(MATERIALS PROVIDED begins)

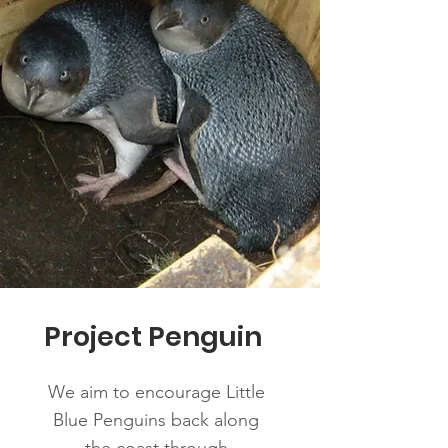
Project Penguin
We aim to encourage Little
Blue Penguins back along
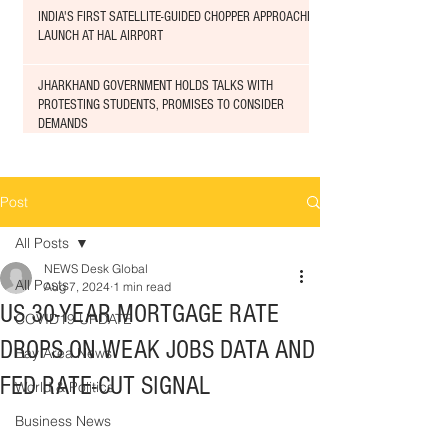
INDIA'S FIRST SATELLITE-GUIDED CHOPPER APPROACHED
LAUNCH AT HAL AIRPORT
JHARKHAND GOVERNMENT HOLDS TALKS WITH
PROTESTING STUDENTS, PROMISES TO CONSIDER
DEMANDS
Post
All Posts
NEWS Desk Global
All Posts
Aug 7, 2024
1 min read
US 30-YEAR MORTGAGE RATE
COVID19 UPDATE
DROPS ON WEAK JOBS DATA AND
Bay Area News
FED RATE-CUT SIGNAL
World & Politics
Business News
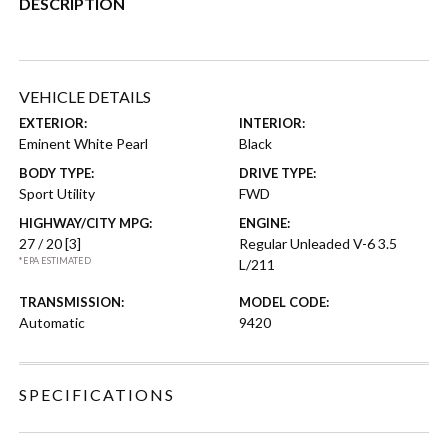
DESCRIPTION
VEHICLE DETAILS
EXTERIOR:
INTERIOR:
Eminent White Pearl
Black
BODY TYPE:
DRIVE TYPE:
Sport Utility
FWD
HIGHWAY/CITY MPG:
ENGINE:
27 / 20
[3]
Regular Unleaded V-6 3.5
*EPA ESTIMATED
L/211
TRANSMISSION:
MODEL CODE:
Automatic
9420
SPECIFICATIONS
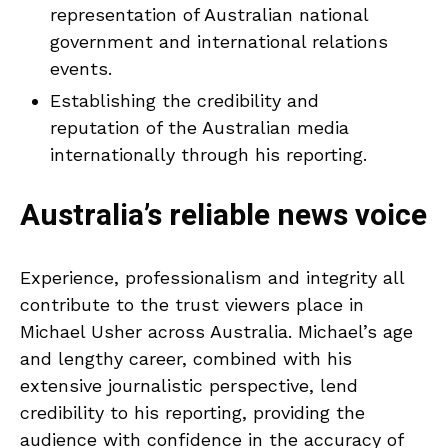
representation of Australian national
government and international relations
events.
Establishing the credibility and
reputation of the Australian media
internationally through his reporting.
Australia’s reliable news voice
Experience, professionalism and integrity all
contribute to the trust viewers place in
Michael Usher across Australia. Michael’s age
and lengthy career, combined with his
extensive journalistic perspective, lend
credibility to his reporting, providing the
audience with confidence in the accuracy of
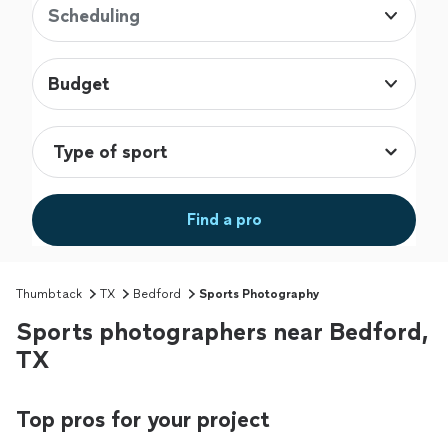
Scheduling
Budget
Find a pro
Thumbtack
TX
Bedford
Sports Photography
Sports photographers near Bedford,
TX
Top pros for your project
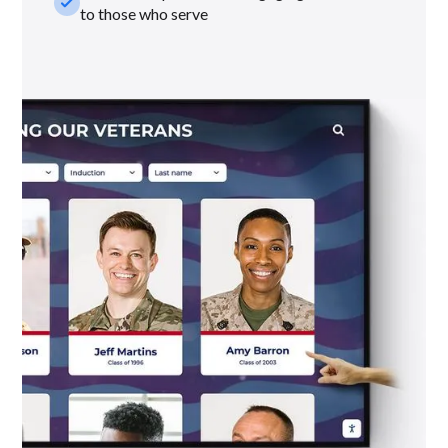
check_small
to those who serve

(MATERIALS PROVIDED ends)

▶ **WORK ITEM**
List each line of the records that holds the string "Sports".

▶ **RESULT**
Sports Photography
Sports photographers near Bedford,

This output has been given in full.